At present, the focus of extended human space missions is to the Moon and, beyond that, to Mars. The provision of foods to meet space traveller’s nutritional needs is currently predominately based on supplies grown on Earth that require appropriate formulation, processing, and packaging for space travel. These supplies add significant payload to launch vehicles and shelf life can be limited to 2-5 years. In future, the duration of proposed missions, along with mission resource constraints, will mean that foods supplied from Earth may not be sustainable. It is also evident that current terrestrial agricultural science and practices will need adaptation to meet requirements of extra-terrestrial food production. Such adaptions need to ensure that safe and palatable foods can be produced in space in order to support the nutritional and psychological well-being of future explorers.

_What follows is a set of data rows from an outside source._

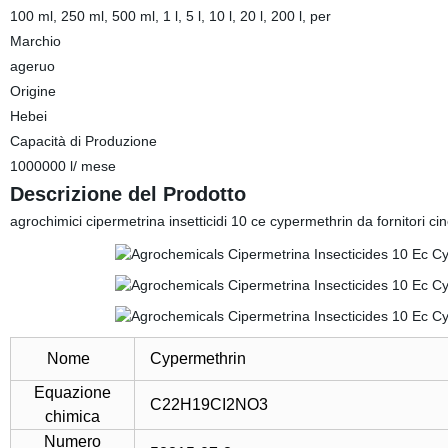
100 ml, 250 ml, 500 ml, 1 l, 5 l, 10 l, 20 l, 200 l, per
Marchio
ageruo
Origine
Hebei
Capacità di Produzione
1000000 l/ mese
Descrizione del Prodotto
agrochimici cipermetrina insetticidi 10 ce cypermethrin da fornitori cin
Nome
Cypermethrin
Equazione
C22H19CI2NO3
chimica
Numero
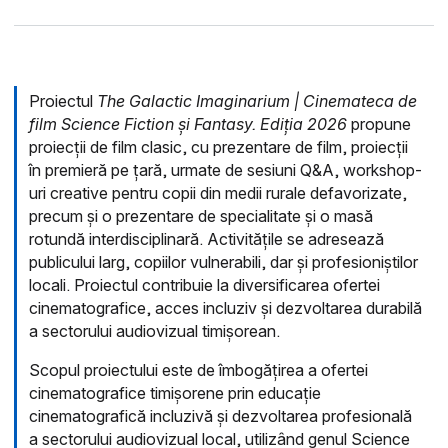
Proiectul
The Galactic Imaginarium | Cinemateca de
film Science Fiction și Fantasy. Ediția 2026
propune
proiecții de film clasic, cu prezentare de film, proiecții
în premieră pe țară, urmate de sesiuni Q&A, workshop-
uri creative pentru copii din medii rurale defavorizate,
precum și o prezentare de specialitate și o masă
rotundă interdisciplinară. Activitățile se adresează
publicului larg, copiilor vulnerabili, dar și profesioniștilor
locali. Proiectul contribuie la diversificarea ofertei
cinematografice, acces incluziv și dezvoltarea durabilă
a sectorului audiovizual timișorean.
Scopul proiectului este de îmbogățirea a ofertei
cinematografice timișorene prin educație
cinematografică incluzivă și dezvoltarea profesională
a sectorului audiovizual local, utilizând genul Science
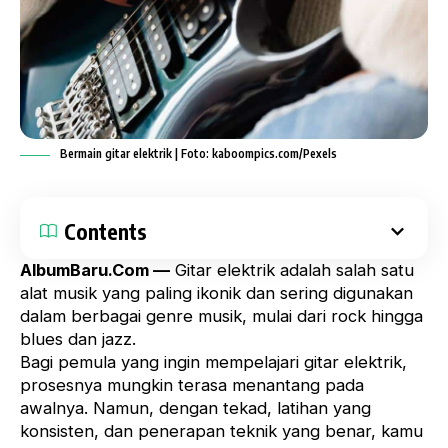
Bermain gitar elektrik | Foto: kaboompics.com/Pexels
Contents
AlbumBaru.Com —
Gitar elektrik adalah salah satu
alat musik yang paling ikonik dan sering digunakan
dalam berbagai genre musik, mulai dari rock hingga
blues dan jazz.
Bagi pemula yang ingin mempelajari
gitar elektrik
,
prosesnya mungkin terasa menantang pada
awalnya. Namun, dengan tekad, latihan yang
konsisten, dan penerapan teknik yang benar, kamu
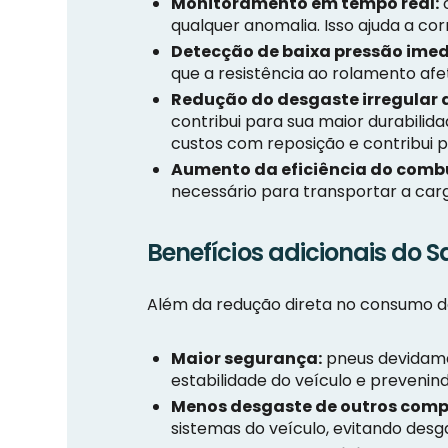
Monitoramento em tempo real:
o
qualquer anomalia. Isso ajuda a c
Detecção de baixa pressão ime
que a resistência ao rolamento af
Redução do desgaste irregular 
contribui para sua maior durabilida
custos com reposição e contribui pa
Aumento da eficiência do combu
necessário para transportar a ca
Benefícios adicionais do
Além da redução direta no consumo d
Maior segurança:
pneus devidamen
estabilidade do veículo e preveni
Menos desgaste de outros comp
sistemas do veículo, evitando des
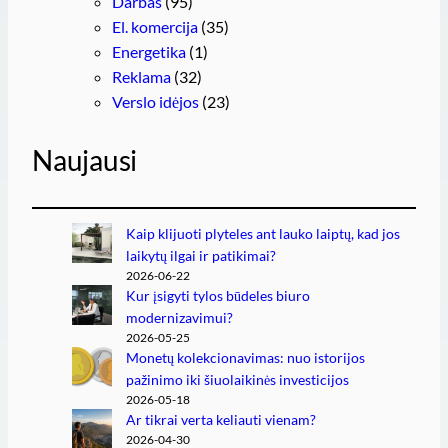
Darbas
(95)
El. komercija
(35)
Energetika
(1)
Reklama
(32)
Verslo idėjos
(23)
Naujausi
Kaip klijuoti plyteles ant lauko laiptų, kad jos
laikytų ilgai ir patikimai?
2026-06-22
Kur įsigyti tylos būdeles biuro
modernizavimui?
2026-05-25
Monetų kolekcionavimas: nuo istorijos
pažinimo iki šiuolaikinės investicijos
2026-05-18
Ar tikrai verta keliauti vienam?
2026-04-30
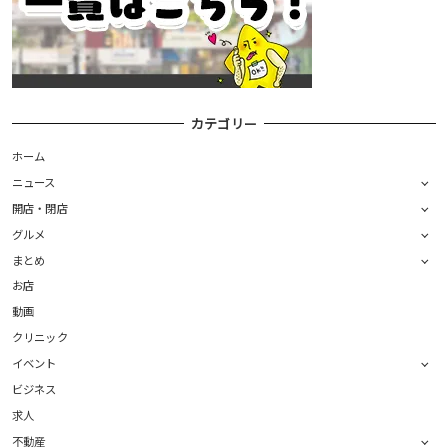
カテゴリー
ホーム
ニュース
開店・閉店
グルメ
まとめ
お店
動画
クリニック
イベント
ビジネス
求人
不動産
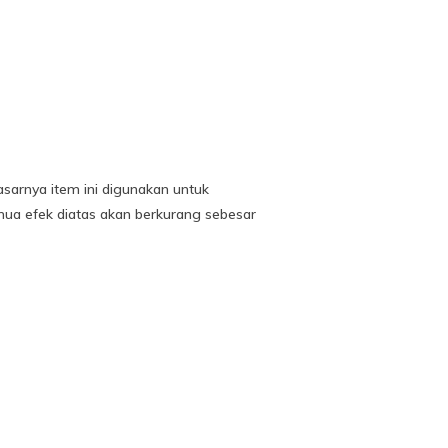
sarnya item ini digunakan untuk
ua efek diatas akan berkurang sebesar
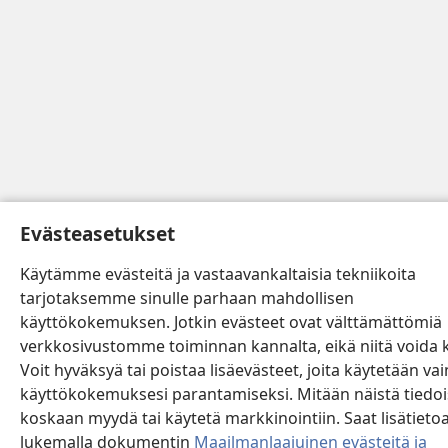
Evästeasetukset
Käytämme evästeitä ja vastaavankaltaisia tekniikoita
tarjotaksemme sinulle parhaan mahdollisen
käyttökokemuksen. Jotkin evästeet ovat välttämättömiä
verkkosivustomme toiminnan kannalta, eikä niitä voida k
Voit hyväksyä tai poistaa lisäevästeet, joita käytetään vai
käyttökokemuksesi parantamiseksi. Mitään näistä tiedoi
koskaan myydä tai käytetä markkinointiin. Saat lisätieto
lukemalla dokumentin
Maailmanlaajuinen evästeitä ja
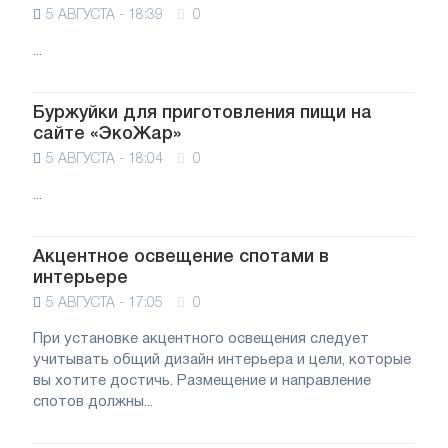
5 АВГУСТА - 18:39
0
...
Буржуйки для приготовления пищи на
сайте «ЭкоЖар»
5 АВГУСТА - 18:04
0
...
Акцентное освещение спотами в
интерьере
5 АВГУСТА - 17:05
0
При установке акцентного освещения следует
учитывать общий дизайн интерьера и цели, которые
вы хотите достичь. Размещение и направление
спотов должны...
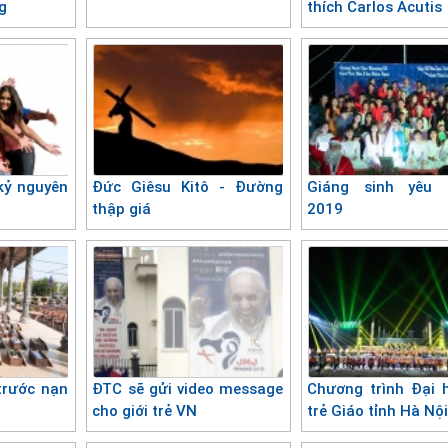
g
thích Carlos Acutis
kỷ nguyên
Đức Giêsu Kitô - Đường
Giáng sinh yêu 
thập giá
2019
trước nạn
ĐTC sẽ gửi video message
Chương trình Đại h
!
cho giới trẻ VN
trẻ Giáo tỉnh Hà Nộ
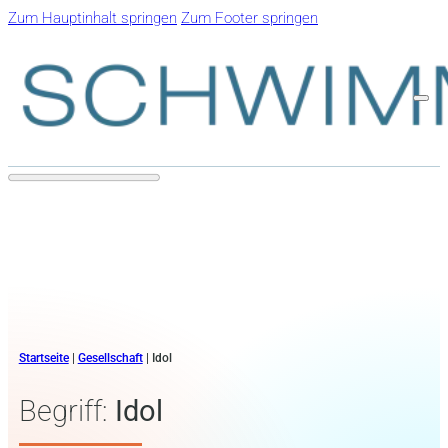
Zum Hauptinhalt springen
Zum Footer springen
Startseite
|
Gesellschaft
|
Idol
Begriff:
Idol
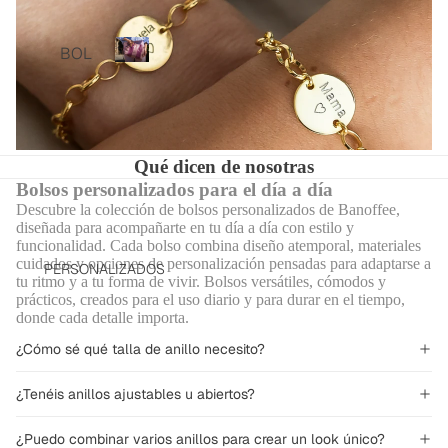
S
Bolsos
TOTA
BOL
personalizados
L
SOS
B
LOO
o
PER
KS
l
SON
s
VEST
ALIZ
o
Qué dicen de nosotras
IDOS
ADO
s
Bolsos personalizados para el día a día
Y
p
S
Descubre la colección de bolsos personalizados de Banoffee,
MON
e
diseñada para acompañarte en tu día a día con estilo y
BOL
r
OS
funcionalidad. Cada bolso combina diseño atemporal, materiales
SOS
s
cuidados y opciones de personalización pensadas para adaptarse a
PERSONALIZADOS
CHA
o
BAN
tu ritmo y a tu forma de vivir. Bolsos versátiles, cómodos y
QUE
n
prácticos, creados para el uso diario y para durar en el tiempo,
DOL
donde cada detalle importa.
TAS
a
ERA
l
Y
¿Cómo sé qué talla de anillo necesito?
BOL
i
JERS
z
SOS
EYS
¿Tenéis anillos ajustables u abiertos?
a
DE
PIJA
d
HOM
¿Puedo combinar varios anillos para crear un look único?
o
MAS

Adaption and transformation of existing terrestrial food production and practises for extra-terrestrial needs will necessitate advancements in agricultural, nutrition, and food sciences, but key contributions from other disciplines such as human, plant and micro-organisms physiology, metabolic engineering, chemistry and physics, materials engineering, advanced robotics, machine learning to name a few will be critical to success. This collaborative work is still at an early stage globally, and our areas of interest include both long term food stability for extended space missions and systems development for enabling off-world food production.
Crops grown in Controlled Environment Farming systems on Earth have shown to have higher yields per unit area, higher water use efficiency, and can be produced year-round thus increasing the number of stable harvests and decoupling production from weather events. Adapting these learnings to the physical and resource constrained conditions in space will, in turn, provide new knowledge and innovation in agricultural practices on Earth.
Our own research on microgravity effects on polyunsaturated fatty acid production in engineered Saccharomyces Cerevisiae highlights important directions for improved understanding and control of metabolic pathways for nutrient production from this edible yeast and will also be discussed.